■ **What you are asked to do**
The response should contain all of the data below, reproduced exactly, and no pictures.

■ **Information shown**
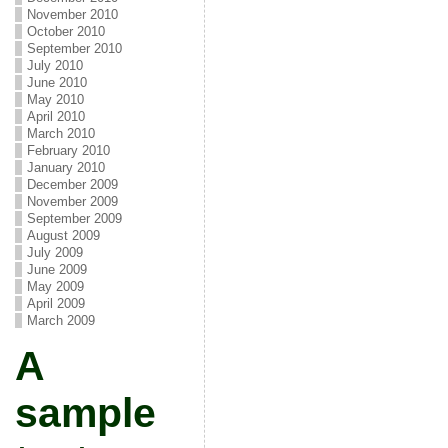
November 2010
October 2010
September 2010
July 2010
June 2010
May 2010
April 2010
March 2010
February 2010
January 2010
December 2009
November 2009
September 2009
August 2009
July 2009
June 2009
May 2009
April 2009
March 2009
A
sample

■ **Answer for the task**
November 2010
October 2010
September 2010
July 2010
June 2010
May 2010
April 2010
March 2010
February 2010
January 2010
December 2009
November 2009
September 2009
August 2009
July 2009
June 2009
May 2009
April 2009
March 2009
A
sample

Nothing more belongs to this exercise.